La diferencia con la Argentina era central: probablemente no porque Soledad haya tenido, en su país, esas ideas y no haya sabido cómo ponerlas en práctica; parece, más bien, que lo poco que intentaba poner en práctica no encontraba las ideas que lo organizaran. La gran novedad de Turín fue, más que el encuentro de una práctica, el descubrimiento de que todo eso podía corresponder a unas ideas. Y que podía inscribirse en un marco que superara lo estrecho de la búsqueda individual: que le diera un sentido general a su insatisfacción, una compañía a su aislamiento.

"Acá Sole encontró un ambiente de gente con la que compartía ideas, pero también una práctica", dirá Stefano. "Pero no una práctica en el sentido de la célula clásica. Esto es una vida, no un discurso. Entre nosotros la idea es que no haya relaciones de dinero —por lo menos con tus compañeros—, que te autoorganices para hacer todo tipo de trabajos de manutención o mejoramiento de la casa, que tomes iniciativas con respecto a presos o perseguidos, conseguir plata para ellos con fiestas o cenas o imprimir un volante o un folleto o reunirse para discutir y tratar de entender por ejemplo el tema del tren de alta velocidad o cualquier otro que se plantee. Así cada boludez toma un sentido: si tenés que ponerte a cocinar pero esa cena la estás preparando para todos, es otra cosa.
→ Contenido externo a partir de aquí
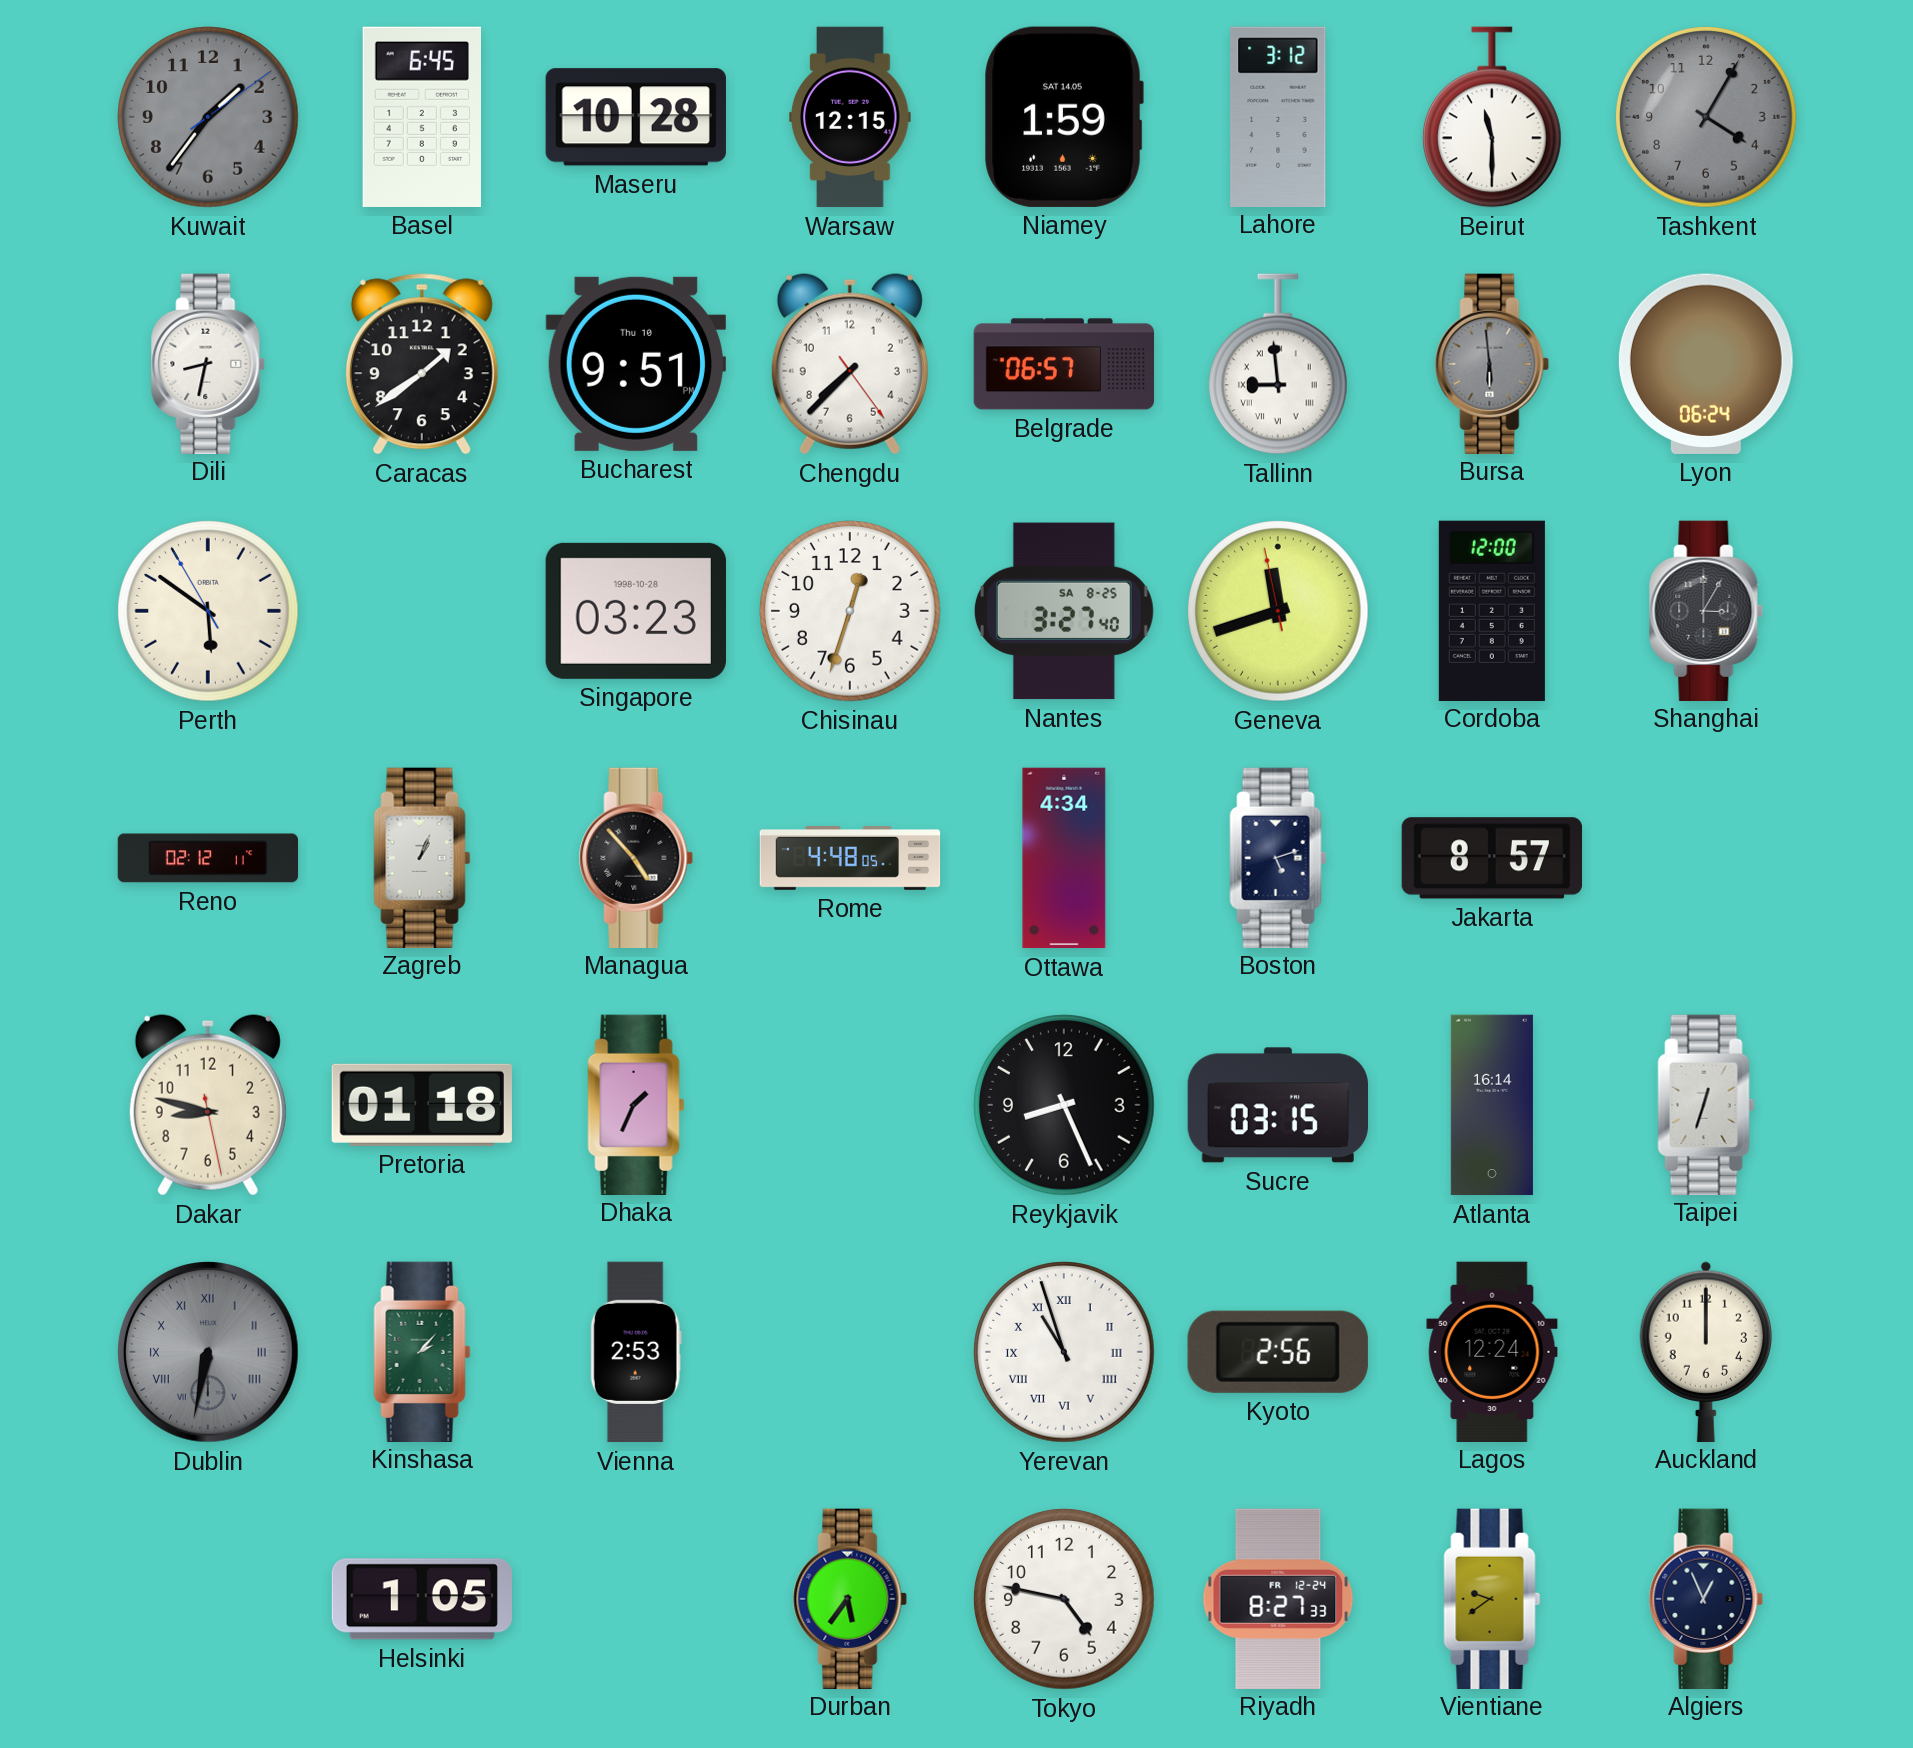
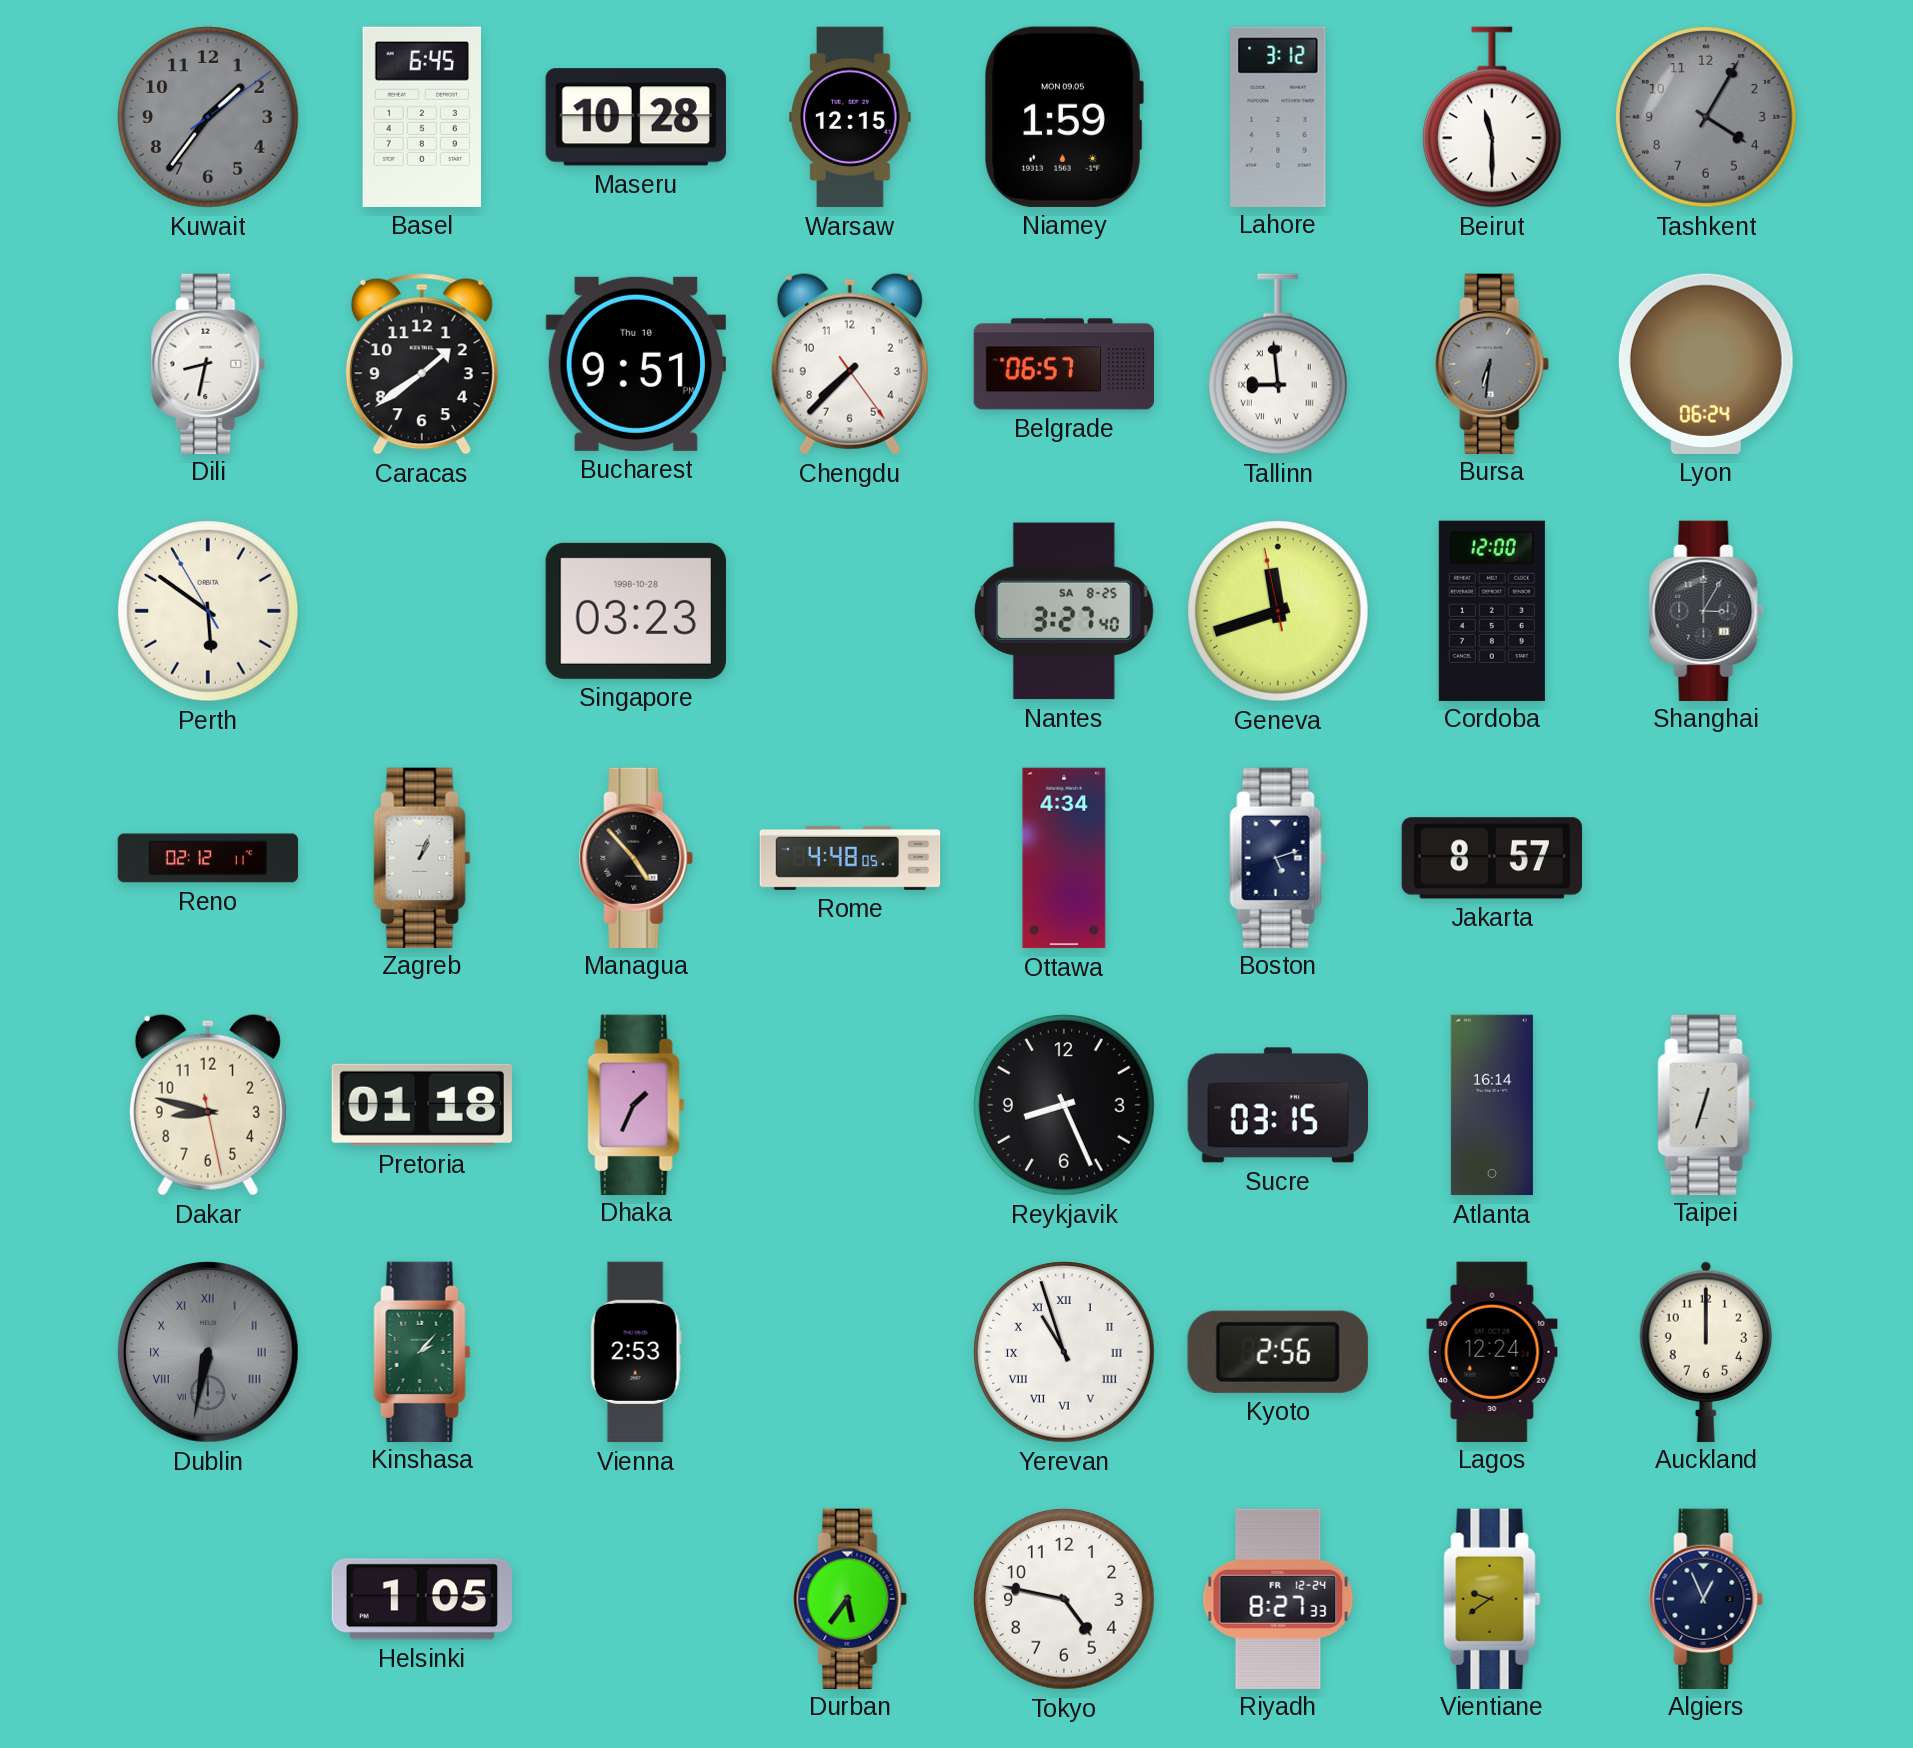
Niamey date: SAT 14.05 -> MON 09.05
Bursa: 5:59 -> 6:31
Chisinau: 12:33 -> none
Y si encima de pronto a esa cena vienen de otras casas ocupadas para ver cómo hacen para organizar la ayuda a los presos, digamos, por ejemplo, entonces todo toma un sentido distinto. Es la vida autogestionaria típica de las casas ocupadas. Pero no con la mentalidad de los militantes clásicos: no se trata de reunirse en un cuarto, hacer el volante y tomárselas. Se trata de vivir de acuerdo con lo que estás planteando: ahí está toda la diferencia".

También descubría otras cosas: músicas, grupos, estilos que no sospechaba: "es bueno ver que acá la gente no se agrupa según el palo. Hay SXE, punks, posmos, etcétera. Todos juntos, se comunican y se defienden entre ellos. Los ambientes son diversos y eso lo hace interesante porque escuchás muchas cosas diferentes", le escribió a Ezequiel. Como el Drum & Bass, que era "fuerte muy fuerte y si te entrá en el cuerpo vibrás hasta el último pelo" o el Tecno Trance, "una música muy loca que cuando la escuchaba sentía que estaba como en un ritual, entrando en trance". Soledad se había entusiasmado con la posibilidad de aprender a tocar un instrumento: si puedo aprender el italiano, decía, por qué no el bajo.